(Recorded data begins)
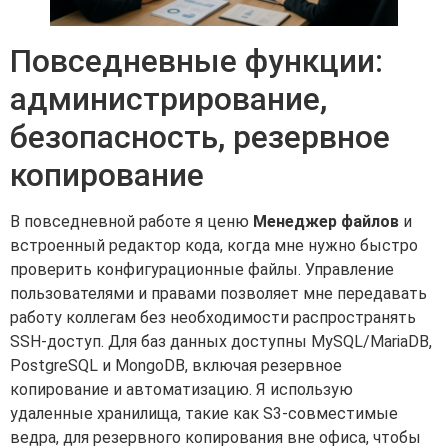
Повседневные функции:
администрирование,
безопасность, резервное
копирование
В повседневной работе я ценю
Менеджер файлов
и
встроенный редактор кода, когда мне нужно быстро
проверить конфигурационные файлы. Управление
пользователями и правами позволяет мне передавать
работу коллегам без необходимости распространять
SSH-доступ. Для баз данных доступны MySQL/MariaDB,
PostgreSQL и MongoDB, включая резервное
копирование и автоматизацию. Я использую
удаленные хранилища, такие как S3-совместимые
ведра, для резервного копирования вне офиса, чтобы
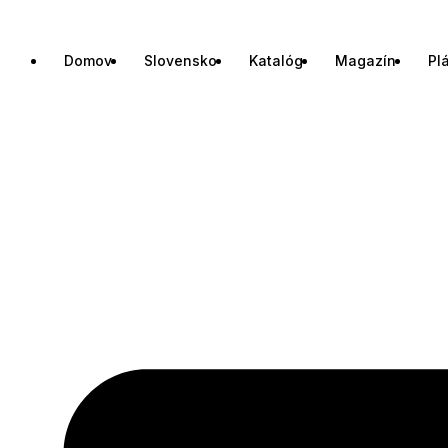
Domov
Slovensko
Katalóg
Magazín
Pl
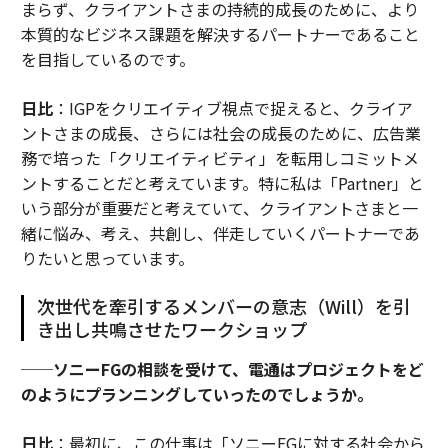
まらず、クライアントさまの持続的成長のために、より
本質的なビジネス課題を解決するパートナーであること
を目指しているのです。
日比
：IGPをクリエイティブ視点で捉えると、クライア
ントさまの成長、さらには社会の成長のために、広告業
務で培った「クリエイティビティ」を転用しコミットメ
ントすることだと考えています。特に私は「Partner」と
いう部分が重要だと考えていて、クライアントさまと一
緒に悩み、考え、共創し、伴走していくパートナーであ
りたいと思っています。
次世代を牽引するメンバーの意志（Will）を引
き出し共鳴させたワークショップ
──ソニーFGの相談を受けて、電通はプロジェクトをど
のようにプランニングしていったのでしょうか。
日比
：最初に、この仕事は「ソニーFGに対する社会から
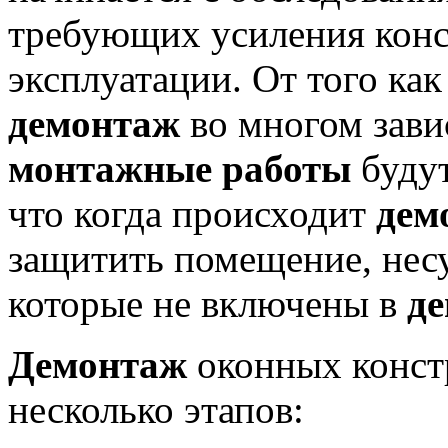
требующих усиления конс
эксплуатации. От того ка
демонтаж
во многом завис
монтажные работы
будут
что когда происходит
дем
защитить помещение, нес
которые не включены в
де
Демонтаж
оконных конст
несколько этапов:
(Recorded data ends)
- **Task details**
Without the pictures, print all of the records exactly.

- **Exercise response**
Повседневные функции:
администрирование,
безопасность, резервное
копирование
В повседневной работе я ценю
Менеджер файлов
и
встроенный редактор кода, когда мне нужно быстро
проверить конфигурационные файлы. Управление
пользователями и правами позволяет мне передавать
работу коллегам без необходимости распространять
SSH-доступ. Для баз данных доступны MySQL/MariaDB,
PostgreSQL и MongoDB, включая резервное
копирование и автоматизацию. Я использую
удаленные хранилища, такие как S3-совместимые
ведра, для резервного копирования вне офиса, чтобы
Domov
Slovensko
Katalóg
Magazín
Pl
まらず、クライアントさまの持続的成長のために、より
本質的なビジネス課題を解決するパートナーであること
を目指しているのです。
日比
：IGPをクリエイティブ視点で捉えると、クライア
ントさまの成長、さらには社会の成長のために、広告業
務で培った「クリエイティビティ」を転用しコミットメ
ントすることだと考えています。特に私は「Partner」と
いう部分が重要だと考えていて、クライアントさまと一
緒に悩み、考え、共創し、伴走していくパートナーであ
りたいと思っています。
次世代を牽引するメンバーの意志（Will）を引
き出し共鳴させたワークショップ
──ソニーFGの相談を受けて、電通はプロジェクトをど
のようにプランニングしていったのでしょうか。
日比
：最初に、この仕事は「ソニーFGに対する社会から
требующих усиления конс
эксплуатации. От того ка
демонтаж
во многом завис
монтажные работы
будут
что когда происходит
дем
защитить помещение, нес
которые не включены в
де
Демонтаж
оконных конст
несколько этапов:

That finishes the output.